Lyrically, “The Island” is another fine example of singer/songwriter Colin Meloy’s fascination with the sea, drowning, ill-fated love, and betrayal (if he weren’t a musician with a very distinctive voice, he’d make a great English teacher). Some theorize that it’s based on Shakespeare’s The Tempest, while others find that it references “Whiskey in a Jar”, an old Irish folk song. In any case, it’s skillfully emotive and engaging; you’d be hard pressed to find a more riveting and striving track in their discography. Despite the fact that it’s only 12 and a half minutes in length, “The Island” is as epic and attentively composed as anything else on this list.

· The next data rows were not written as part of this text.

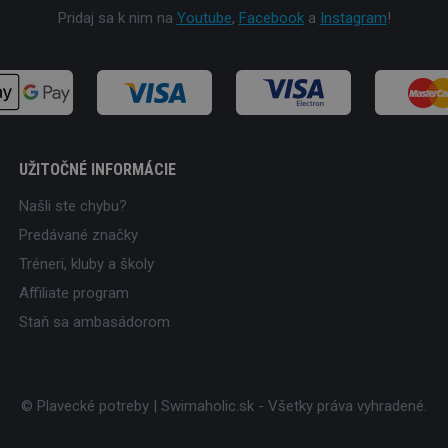
Pridaj sa k nim na
Youtube
,
Facebook
a
Instagram
!
UŽITOČNÉ INFORMÁCIE
Našli ste chybu?
Predávané značky
Tréneri, kluby a školy
Affiliate program
Staň sa ambasádorom
© Plavecké potreby | Swimaholic.sk - Všetky práva vyhradené.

The song is broken into three subsections—“Come and See”, “The Landlord’s Daughter”, and “You’ll Not Feel the Drowning”. It opens with feedback that evolves into a marching beat accompanied by folksy acoustic guitar chords, dissonant strings, and Celtic timbres. In addition, there are several subtle sound effects that make it feel like a sea shanty from centuries prior; also, the percussion sounds like a giant trudging through a forest. It’s the perfect instrumental introduction for a grand tale. Meloy then takes over with his guitar and voice, singing about the explorers on the mysterious island who will “not go home again”. His chorus, matched by expressive drumming, is superb.
A brilliant keyboard arpeggio (that would’ve fit perfectly on A Passion Play) transitions into the middle chapter, which is where the prog rock theatrics really shine. It’s mimicked by acoustic guitar, creating a compelling duality. The other instruments crash around this central pattern as Meloy’s sings about “[producing] my pistol, then my saber” to capture the landlord’s daughter. He sounds like a brash madman, which is quite effective, as is the chaotic and hypnotic music that surrounds him. It dissolves into a simple arpeggio and sorrowful melody, representing the aftermath (in which the daughter is drowned). A poet at heart, Meloy is a master at crafting simple yet devastating stanzas, and the closing words of “The Island” are a perfect example of it. There’s regret in his voice as he sings,
Forget you once had sweethearts
They’ve forgotten you
Think you not on parents
They’ve forgotten too
Go to sleep now little ugly
Go to sleep now you little fool
Forty-winking in the belfry
You’ll not feel the drowning
You’ll not feel the drowning
“The Island” is the single best example of what makes the Decemberists so idiosyncratic and important—everything. Meloy’s songwriting and singing are wholly characteristic, as he crafts narratives and melodies like no one else. Similarly, the rest of the band provides ideal support, generating music that’s at once serene and substantial. While they’re structures are usually dense yet straightforward, atypical tracks like “The Island” prove that they can pile on the intricacy and histrionics when they so desire. You’d be a fool to discredit their musicianship and compositional skills after hearing it.